Concerning natural ventilation, only 15.28% of participants always open doors and windows to increase ventilation, and only 3.87% of participants always use fans to increase ventilation. Natural ventilation can help in reducing TB spread, but of course, only if this is managed in a proper manner (windows that are facing outdoors should be open, and fans should be directed away from hospital halls and visitors) [
17]. More awareness should be directed towards such a topic, since it is evident that there is a lack of knowledge regarding the effectiveness of natural ventilation, which is not only efficient but cost-friendly.

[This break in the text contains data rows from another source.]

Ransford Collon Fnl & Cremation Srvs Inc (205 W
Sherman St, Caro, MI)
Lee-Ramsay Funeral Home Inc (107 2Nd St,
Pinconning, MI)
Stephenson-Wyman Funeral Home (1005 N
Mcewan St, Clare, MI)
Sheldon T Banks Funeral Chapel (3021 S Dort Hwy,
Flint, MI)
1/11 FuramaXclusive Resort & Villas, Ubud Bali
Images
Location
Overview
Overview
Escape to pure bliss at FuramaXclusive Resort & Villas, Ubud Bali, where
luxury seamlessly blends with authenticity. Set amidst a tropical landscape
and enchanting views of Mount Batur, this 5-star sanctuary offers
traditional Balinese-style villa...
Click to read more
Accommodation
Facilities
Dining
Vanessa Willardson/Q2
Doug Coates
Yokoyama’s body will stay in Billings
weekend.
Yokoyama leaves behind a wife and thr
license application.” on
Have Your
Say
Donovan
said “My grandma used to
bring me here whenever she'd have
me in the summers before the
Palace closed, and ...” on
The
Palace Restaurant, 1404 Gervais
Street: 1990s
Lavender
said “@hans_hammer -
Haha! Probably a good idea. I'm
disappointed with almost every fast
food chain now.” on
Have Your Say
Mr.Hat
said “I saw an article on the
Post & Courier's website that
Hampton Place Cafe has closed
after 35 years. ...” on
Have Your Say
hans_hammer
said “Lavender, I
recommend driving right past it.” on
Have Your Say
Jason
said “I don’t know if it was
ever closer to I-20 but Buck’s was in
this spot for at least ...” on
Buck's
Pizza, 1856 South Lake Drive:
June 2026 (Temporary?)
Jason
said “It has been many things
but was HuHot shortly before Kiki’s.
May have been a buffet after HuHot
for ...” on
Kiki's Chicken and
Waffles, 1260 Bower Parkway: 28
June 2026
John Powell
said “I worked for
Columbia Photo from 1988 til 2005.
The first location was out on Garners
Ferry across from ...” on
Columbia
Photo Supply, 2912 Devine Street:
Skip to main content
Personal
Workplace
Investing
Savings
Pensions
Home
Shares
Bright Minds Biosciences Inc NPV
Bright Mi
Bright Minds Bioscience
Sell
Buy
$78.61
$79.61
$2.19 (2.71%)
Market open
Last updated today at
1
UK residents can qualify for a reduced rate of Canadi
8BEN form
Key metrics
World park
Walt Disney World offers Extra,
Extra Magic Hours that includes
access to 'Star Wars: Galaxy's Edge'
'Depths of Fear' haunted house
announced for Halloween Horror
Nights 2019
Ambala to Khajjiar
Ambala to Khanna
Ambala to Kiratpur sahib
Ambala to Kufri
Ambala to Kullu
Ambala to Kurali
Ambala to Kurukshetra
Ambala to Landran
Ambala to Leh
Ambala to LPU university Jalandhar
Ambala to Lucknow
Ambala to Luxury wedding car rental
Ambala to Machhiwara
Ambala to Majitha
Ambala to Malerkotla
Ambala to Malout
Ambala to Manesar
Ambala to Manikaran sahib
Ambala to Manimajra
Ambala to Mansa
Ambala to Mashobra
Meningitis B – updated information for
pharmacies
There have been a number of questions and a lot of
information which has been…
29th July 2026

Also, it is fortunate that most participants are willing to provide newly diagnosed TB patients with information about the disease, as well as teach them cough etiquette. These practices mentioned before are extremely important in maintaining TB infection and preventing its spread. These results are complimentary to [
7]’s finding, where they also found out that a significant number of their participants were also willing to give such education.

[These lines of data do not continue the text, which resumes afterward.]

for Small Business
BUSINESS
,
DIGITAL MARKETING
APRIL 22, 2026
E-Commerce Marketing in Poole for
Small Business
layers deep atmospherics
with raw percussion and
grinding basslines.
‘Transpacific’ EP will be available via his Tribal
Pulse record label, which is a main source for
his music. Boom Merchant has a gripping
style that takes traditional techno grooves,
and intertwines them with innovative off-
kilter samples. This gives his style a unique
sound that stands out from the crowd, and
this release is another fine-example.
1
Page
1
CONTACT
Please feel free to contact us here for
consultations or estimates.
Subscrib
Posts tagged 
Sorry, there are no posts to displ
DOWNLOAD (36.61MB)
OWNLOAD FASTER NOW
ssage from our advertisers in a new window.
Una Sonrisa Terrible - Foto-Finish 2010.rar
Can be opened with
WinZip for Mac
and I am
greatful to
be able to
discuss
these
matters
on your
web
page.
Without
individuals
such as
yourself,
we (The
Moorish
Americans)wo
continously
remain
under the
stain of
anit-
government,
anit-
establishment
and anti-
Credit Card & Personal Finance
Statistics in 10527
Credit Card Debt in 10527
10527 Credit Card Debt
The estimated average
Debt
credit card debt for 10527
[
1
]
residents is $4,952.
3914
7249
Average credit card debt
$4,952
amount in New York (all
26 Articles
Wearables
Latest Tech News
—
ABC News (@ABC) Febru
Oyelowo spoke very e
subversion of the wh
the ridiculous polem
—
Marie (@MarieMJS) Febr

Furthermore, in our study, the data showed that attitude are best in HCWs who had already been diagnosed with TB as well as in HCWs who have had TB-infected family members. However, our study did not show the association of the participants’ own history with TB with any of the assessed sections, and that contradicted with a conducted study that connected a lack of knowledge to a lack of previous history with TB [
11]. Our study only had four participants who had already been diagnosed with TB, so maybe if the number was higher (i.e., the sample contained more participants with a history of TB), then the findings may be more similar to the ones mentioned before concerning the association between knowledge and history. Also, the practices were best viewed in HCWs who have had TB-infected family members. Unfortunately, there are not enough studies carried out yet on such a topic, and therefore, currently, there are not any other findings to compare ours to. Moreover, our data showed that the participants had good knowledge, average-to-good attitude, and average-to-bad practices. The knowledge exceeded both attitude and practices, but the attitude scores exceeded the practices. Hence, it is important to start tackling such gaps and to try to improve as much as possible in TBIC.

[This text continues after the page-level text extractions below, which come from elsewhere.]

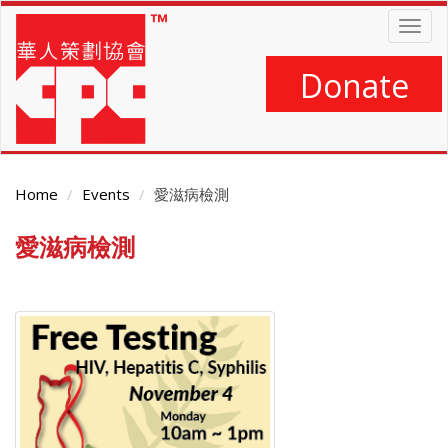
Skip
Togg
to
navig
main
content
Donate
Home
Events
愛滋病檢測
愛滋病檢測
Main
Content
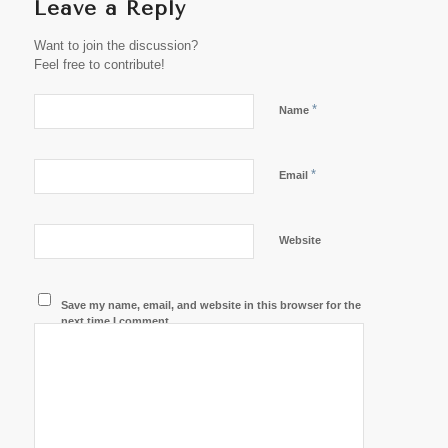
Leave a Reply
Want to join the discussion?
Feel free to contribute!
*
Name
*
Email
Website
Save my name, email, and website in this browser for the
next time I comment.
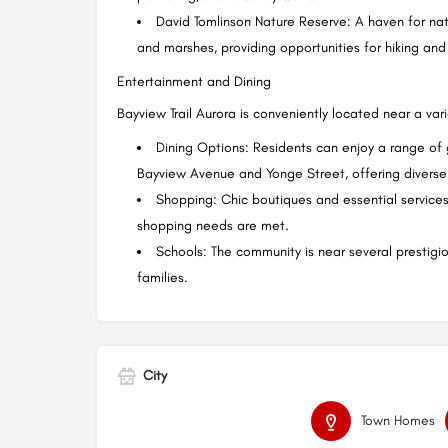
David Tomlinson Nature Reserve: A haven for natur
and marshes, providing opportunities for hiking and 
Entertainment and Dining
Bayview Trail Aurora is conveniently located near a var
Dining Options: Residents can enjoy a range of
Bayview Avenue and Yonge Street, offering diverse 
Shopping: Chic boutiques and essential services 
shopping needs are met.
Schools: The community is near several prestigio
families.
City
Town Homes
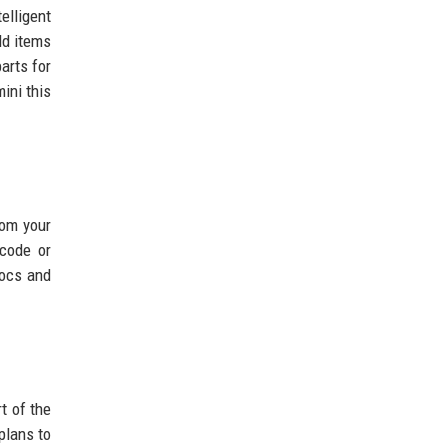
elligent
dd items
arts for
ini this
rom your
 code or
Docs and
t of the
plans to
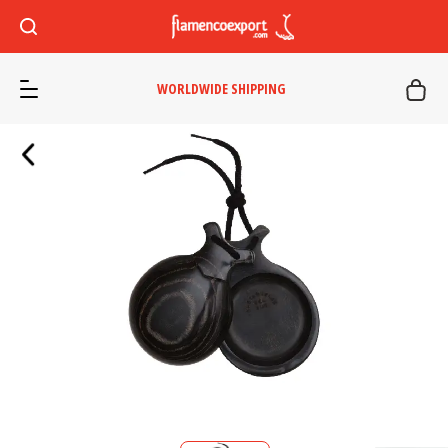
WORLDWIDE SHIPPING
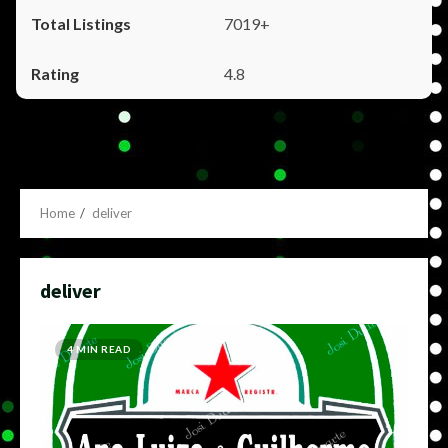
7019+
4.8
Home
deliver
deliver
4 MIN READ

It is important to address such issues, since the rise of antimicrobial resistance (AMR) is an escalating global public health concern, with antibiotic use increasingly identified as the primary factor contributing to the development of this resistance [
18]. For example, in a study carried out in Italy, there has been a noticeable increase in the prevalence of antibiotic-resistant bacteria. Specifically, the percentage of CPO cases rose from 2.62% to 4.56%, MRSA cases went up from 1.84% to 2.81%, and VRE cases climbed from 0.58% to 2.21%. This growing trend in antimicrobial resistance has led to a higher incidence in both CPO and MRSA cases across community and healthcare settings [
19]. On this note, it is important to start working on finding new strategies to combat such resistance and maybe find alternative ways in treating infections that are beyond the commonly used drugs [
20,
21].
The cross-sectional design utilized in our study restricted our capacity to track changes in HCWs’ perceptions across different time periods. Furthermore, there are not many similar published articles to compare our findings. Also, the data collection was carried out across Lebanon, but the questionnaire did not include a question about the region of participants, and hence, the percentage distribution of the participants across different Lebanese regions is not known. Another limitation in the present study is the use of an online survey, which made it more difficult to determine the number of non-responses or potential biases. Despite these few constraints, our research has contributed fresh insights to the literature by presenting new data on the KAP of HCWs regarding TB, MDR-TB, and XDR-TB and their perceptions toward such infection. Finally, HCWs can integrate broader TB control strategies through actively participating in early detection, the education of patients, and treatment adherence support. Also, they can collaborate with different public health programs to conduct screenings, report cases, and promote infection prevention and control measures.